# homemade game cart, cheep



## Raymond 1 (Feb 23, 2010)

*Game Cart*

Good idea. Thanks for sharing.
Raymond


----------



## dustoffer (Jan 24, 2009)

Hmmmm--I just tossed an old wheelchair in the trash this week. Maybe those wheels would have been dandy for a cart?


----------



## neo71665 (Jul 26, 2007)

dustoffer said:


> Hmmmm--I just tossed an old wheelchair in the trash this week. Maybe those wheels would have been dandy for a cart?

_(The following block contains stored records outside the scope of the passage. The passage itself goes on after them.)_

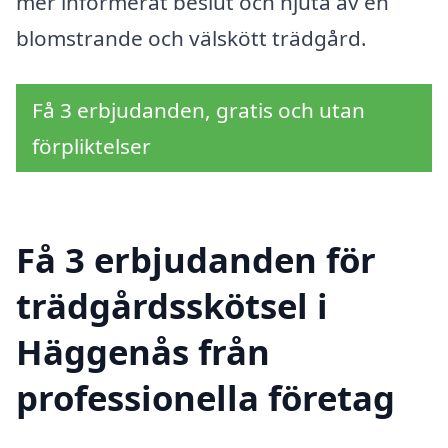
mer informerat beslut och njuta av en
blomstrande och välskött trädgård.
Få 3 erbjudanden, gratis och utan
förpliktelser
Få 3 erbjudanden för
trädgårdsskötsel i
Häggenås från
professionella företag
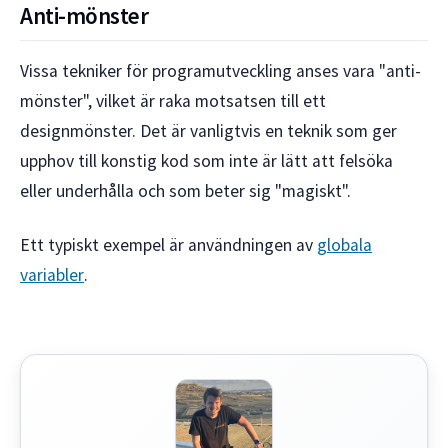
Anti-mönster
Vissa tekniker för programutveckling anses vara "anti-
mönster", vilket är raka motsatsen till ett
designmönster. Det är vanligtvis en teknik som ger
upphov till konstig kod som inte är lätt att felsöka
eller underhålla och som beter sig "magiskt".
Ett typiskt exempel är användningen av
globala
variabler
.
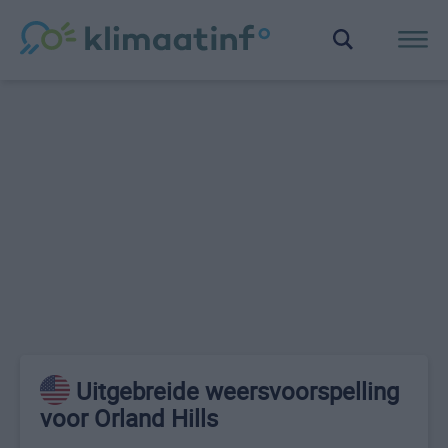
Uitgebreide weersvoorspelling
voor Orland Hills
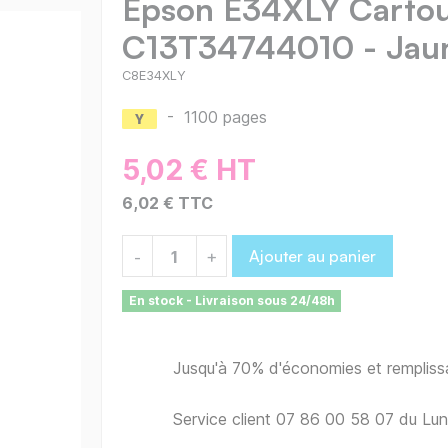
Epson E34XLY Cartou
C13T34744010 - Jau
C8E34XLY
-
1100 pages
5,02 € HT
6,02 € TTC
Ajouter au panier
-
+
En stock - Livraison sous 24/48h
Jusqu'à 70% d'économies et remplis
Service client 07 86 00 58 07 du Lu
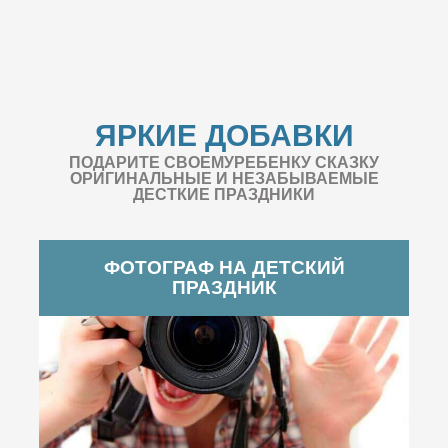
ЯРКИЕ ДОБАВКИ
ПОДАРИТЕ СВОЕМУРЕБЕНКУ СКАЗКУ
ОРИГИНАЛЬНЫЕ И НЕЗАБЫВАЕМЫЕ
ДЕСТКИЕ ПРАЗДНИКИ
ФОТОГРАФ НА ДЕТСКИЙ
ПРАЗДНИК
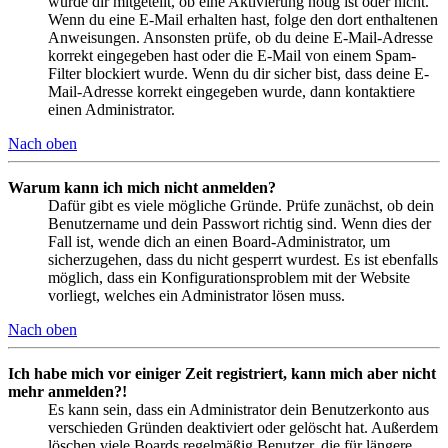
wurde dir mitgeteilt, ob eine Aktivierung nötig ist oder nicht.
Wenn du eine E-Mail erhalten hast, folge den dort enthaltenen
Anweisungen. Ansonsten prüfe, ob du deine E-Mail-Adresse
korrekt eingegeben hast oder die E-Mail von einem Spam-
Filter blockiert wurde. Wenn du dir sicher bist, dass deine E-
Mail-Adresse korrekt eingegeben wurde, dann kontaktiere
einen Administrator.
Nach oben
Warum kann ich mich nicht anmelden?
Dafür gibt es viele mögliche Gründe. Prüfe zunächst, ob dein
Benutzername und dein Passwort richtig sind. Wenn dies der
Fall ist, wende dich an einen Board-Administrator, um
sicherzugehen, dass du nicht gesperrt wurdest. Es ist ebenfalls
möglich, dass ein Konfigurationsproblem mit der Website
vorliegt, welches ein Administrator lösen muss.
Nach oben
Ich habe mich vor einiger Zeit registriert, kann mich aber nicht
mehr anmelden?!
Es kann sein, dass ein Administrator dein Benutzerkonto aus
verschieden Gründen deaktiviert oder gelöscht hat. Außerdem
löschen viele Boards regelmäßig Benutzer, die für längere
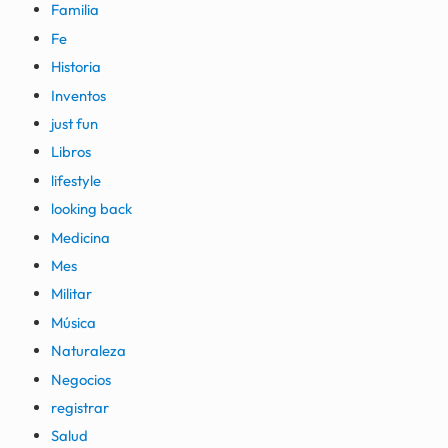
Familia
Fe
Historia
Inventos
just fun
Libros
lifestyle
looking back
Medicina
Mes
Militar
Música
Naturaleza
Negocios
registrar
Salud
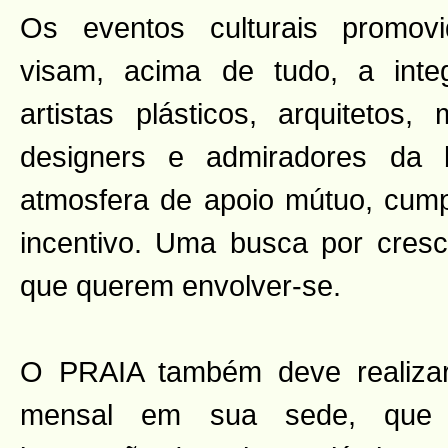
Os eventos culturais promovi
visam, acima de tudo, a int
artistas plásticos, arquitetos, 
designers e admiradores da 
atmosfera de apoio mútuo, cump
incentivo. Uma busca por cres
que querem envolver-se.
O PRAIA também deve realizar
mensal em sua sede, que 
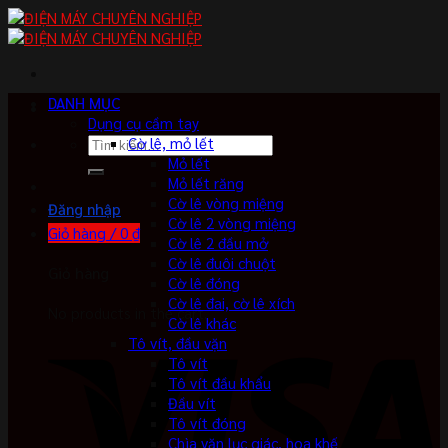
Skip
to
content
DANH MỤC
Dụng cụ cầm tay
Tìm
Cờ lê, mỏ lết
kiếm:
Mỏ lết
Mỏ lết răng
Cờ lê vòng miệng
Đăng nhập
Cờ lê 2 vòng miệng
Giỏ hàng /
0
₫
Cờ lê 2 đầu mở
Cờ lê đuôi chuột
Giỏ hàng
Cờ lê đóng
Cờ lê đai, cờ lê xích
No products in the cart.
Cờ lê khác
Tô vít, đầu vặn
Tô vít
Tô vít đầu khẩu
Đầu vít
Tô vít đóng
Chìa vặn lục giác, hoa khế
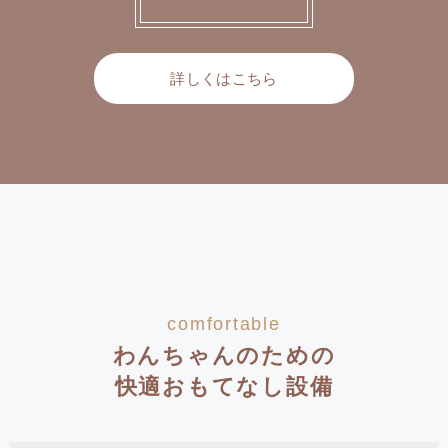
詳しくはこちら
comfortable
わんちゃんのための
快適おもてなし設備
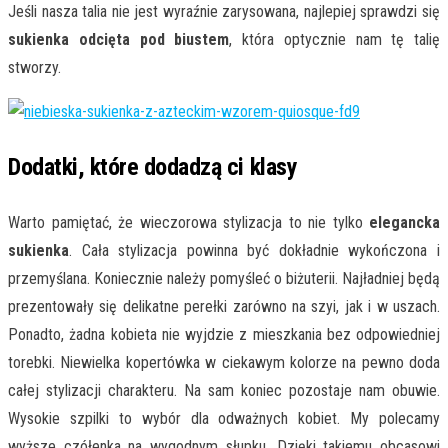
Jeśli nasza talia nie jest wyraźnie zarysowana, najlepiej sprawdzi się
sukienka odcięta pod biustem
, która optycznie nam tę talię
stworzy.
Dodatki, które dodadzą ci klasy
Warto pamiętać, że wieczorowa stylizacja to nie tylko
elegancka
sukienka
. Cała stylizacja powinna być dokładnie wykończona i
przemyślana. Koniecznie należy pomyśleć o biżuterii. Najładniej będą
prezentowały się delikatne perełki zarówno na szyi, jak i w uszach.
Ponadto, żadna kobieta nie wyjdzie z mieszkania bez odpowiedniej
torebki. Niewielka kopertówka w ciekawym kolorze na pewno doda
całej stylizacji charakteru. Na sam koniec pozostaje nam obuwie.
Wysokie szpilki to wybór dla odważnych kobiet. My polecamy
wyższe czółenka na wygodnym słupku. Dzięki takiemu obcasowi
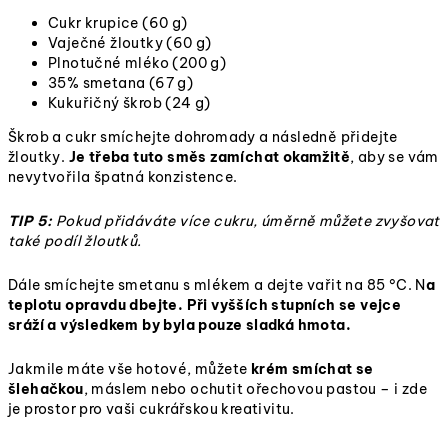
Cukr krupice (60 g)
Vaječné žloutky (60 g)
Plnotučné mléko (200 g)
35% smetana (67 g)
Kukuřičný škrob (24 g)
Škrob a cukr smíchejte dohromady a následně přidejte
žloutky.
Je třeba tuto směs zamíchat okamžitě
, aby se vám
nevytvořila špatná konzistence.
TIP 5:
Pokud přidáváte více cukru, úměrně můžete zvyšovat
také podíl žloutků.
Dále smíchejte smetanu s mlékem a dejte vařit na 85 °C. N
a
teplotu opravdu dbejte. Při vyšších stupních se vejce
sráží a výsledkem by byla pouze sladká hmota.
Jakmile máte vše hotové, můžete
krém smíchat se
šlehačkou
, máslem nebo ochutit ořechovou pastou – i zde
je prostor pro vaši cukrářskou kreativitu.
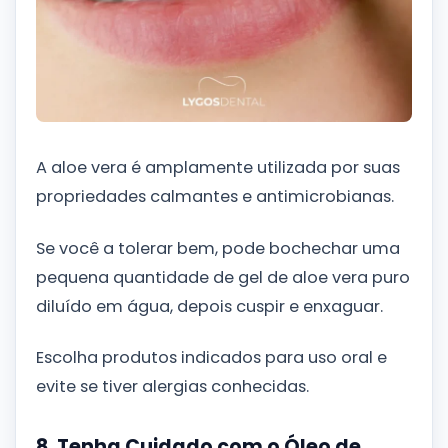
A aloe vera é amplamente utilizada por suas
propriedades calmantes e antimicrobianas.
Se você a tolerar bem, pode bochechar uma
pequena quantidade de gel de aloe vera puro
diluído em água, depois cuspir e enxaguar.
Escolha produtos indicados para uso oral e
evite se tiver alergias conhecidas.
8. Tenha Cuidado com o Óleo de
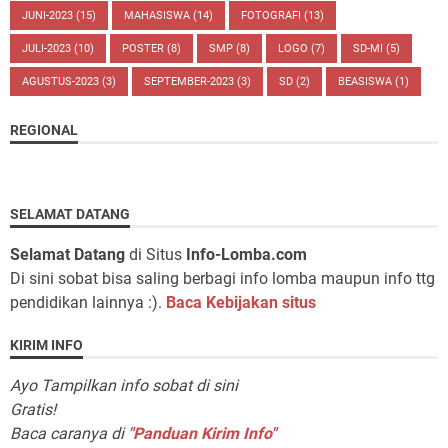
JUNI-2023
(15)
MAHASISWA
(14)
FOTOGRAFI
(13)
JULI-2023
(10)
POSTER
(8)
SMP
(8)
LOGO
(7)
SD-MI
(5)
AGUSTUS-2023
(3)
SEPTEMBER-2023
(3)
SD
(2)
BEASISWA
(1)
REGIONAL
SELAMAT DATANG
Selamat Datang
di Situs
Info-Lomba.com
Di sini sobat bisa saling berbagi info lomba maupun info ttg
pendidikan lainnya :).
Baca Kebijakan situs
KIRIM INFO
Ayo Tampilkan info sobat di sini
Gratis!
Baca caranya di
"Panduan Kirim Info"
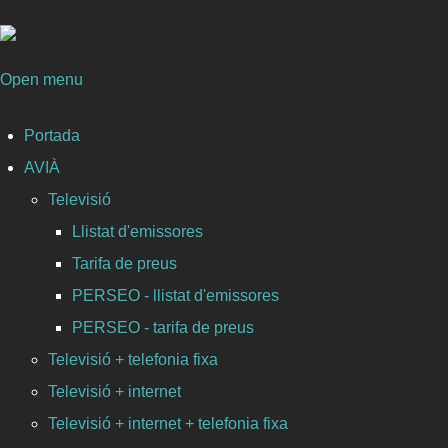
Open menu
Portada
AVIÀ
Televisió
Llistat d'emissores
Tarifa de preus
PERSEO - llistat d'emissores
PERSEO - tarifa de preus
Televisió + telefonia fixa
Televisió + internet
Televisió + internet + telefonia fixa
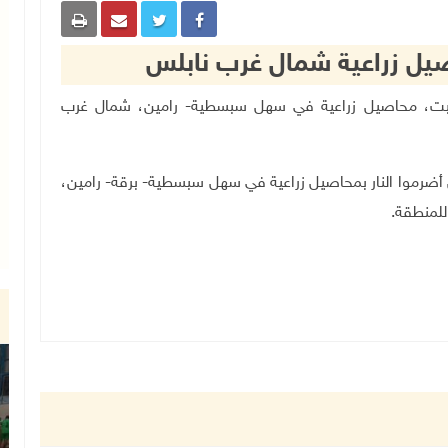
ل زراعية شمال غرب نابلس
، اليوم السبت، محاصيل زراعية في سهل سبسطية- رامين، شمال غرب
أضرموا النار بمحاصيل زراعية في سهل سبسطية- برقة- رامين،
للمنطقة.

IMHO those are the best wheels for a cart.


----------



## Drawin Deadly (Jan 15, 2009)

*Any suggestions for this?*

It is a golf bag cart.


----------



## SCBOWHUNTER903 (Jan 28, 2010)

that game cart looks good man


----------



## STUDENT-ARCHER (Jun 26, 2009)

*Golf Cart*



Drawin Deadly said:


> It is a golf bag cart.


I've seen several people make archery carts out of those...


----------



## unloaded (Jan 11, 2010)

Drawin Deadly said:


> It is a golf bag cart.


Looks like it could make a great ground blind cart.


----------



## RJPOUTDOORS (Jun 2, 2009)

Great Idea thanks for the great tip.


----------